17 : Philipe Lebeau


En sentant son ancien camarade prêt à insulter la sorcière, il s'était avancé dans la lumière pour encaisser les coups à sa place. Il était idiot de penser ainsi, mais il avait toujours su encaisser les humiliations car il savait qu'en prenant tout il ne laissait rien aux autres. Il était le souffre-douleur de Malefoy, donc celui-ci ne prêtait pas attention aux autres.

Tout comme il s'était résigné à porter le poids de la théorie des sangs purs à Poudlard, il voulait protéger la fille d'Aveyron de tout dommage émotionnel provoqué par le britannique.

Alors même que c'est une mage noire, lui souffla sa conscience.

Mais qui sait, peut-être qu'en France ce n'est pas interdit ? espérait-il.
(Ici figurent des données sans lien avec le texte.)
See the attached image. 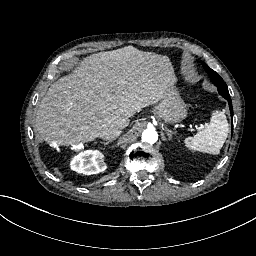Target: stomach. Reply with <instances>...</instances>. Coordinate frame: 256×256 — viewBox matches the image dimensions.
I'll list each match as a JSON object with an SVG mask.
<instances>
[{"label":"stomach","instance_id":"0dacf381","mask_svg":"<svg viewBox=\"0 0 256 256\" xmlns=\"http://www.w3.org/2000/svg\"><path fill=\"white\" fill-rule=\"evenodd\" d=\"M152 114L170 124L179 123L187 117V105L180 98L175 85L165 87L164 95Z\"/></svg>","mask_w":256,"mask_h":256}]
</instances>
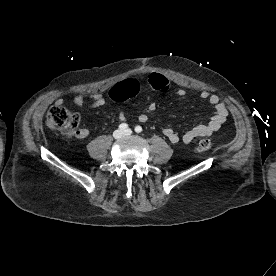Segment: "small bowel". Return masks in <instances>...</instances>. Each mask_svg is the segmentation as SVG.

Nulle magie n'est bonne ou mauvaise, ce ne sont que les intentions qui comptent, tout comme son oubliette n'était pas mal intentionné.

Toutefois, il ne put s'empêcher de frissonner en accusant le regard de reptil de l'ancien Serpentard.

— Darron Shepherd... susurra Lucius Malefoy dans un sourire malveillant. Dans l'arrière-boutique d'une sang pur... Tu aimes toujours fréquenter celles que tu ne pourras jamais atteindre, se moqua-t-il.

Oui il frissonnait, mais il frissonnait de dégout. Il ne l'avait jamais porté en grande estime plus jeune, mais à présent qu'il avait muri, qu'il avait du sang sur les mains et des morts à venger, les sous-entendus du sang pur ne l'atteignaient plus, lui laissant tout le loisir de mépriser cet individu malveillant.

Il soutint le regard de ce serpent d'un air indifférent, connaissant d'expérience que rien n'était pire qu'un regard sans vie vous transperçant. Il eut bien raison car la fierté du blond platine fut grandement touchée par cette inertie, ses narines frémissaient de frustration.

— Tu n'es personne pour me prendre des souvenirs, Darron.

— Je suis auror, représentant du Ministère. Et j'ai les pleins pouvoirs, assena ce dernier.

— Je ne suis qu'un citoyen, personne pour que tu y prêtes attention, susurra le grand blond platine.

— Tu n'es en effet personne à mes yeux, répliqua l'auror. Mais devant la loi, tu es fautif de vols de données. Choisis donc, c'est soit Lady d'Aveyron, soit moi qui m'en occupe.

— J'aimerais bien entendre la réponse d'un tribunal, ricana Lord Malefoy.

— J'aimerais bien aussi. Le seul témoin qu'il y a, c'est moi. Tu plaideras que je n'ai pas de parole. La seule façon de prouver l'une de vos versions sera de la Legimentie ou du veritaserum... Que se passerait-il si une question venait à être posée malencontreusement sur tes idéaux et actions ? le menaça-t-il.

Le blond platine lui jeta un regard noir, mais ne se défendit plus. Tous deux savaient très bien que le Ministère découvrirait des activités illicites très compromettantes. Peut-être valait-il mieux qu'il porte en effet plainte ? Quoique cela impliquerait la fille d'Aveyron, et si elle était innocence, cela lui ferait de la mauvaise publicité et surtout attirerait l'attention des mauvaises personnes.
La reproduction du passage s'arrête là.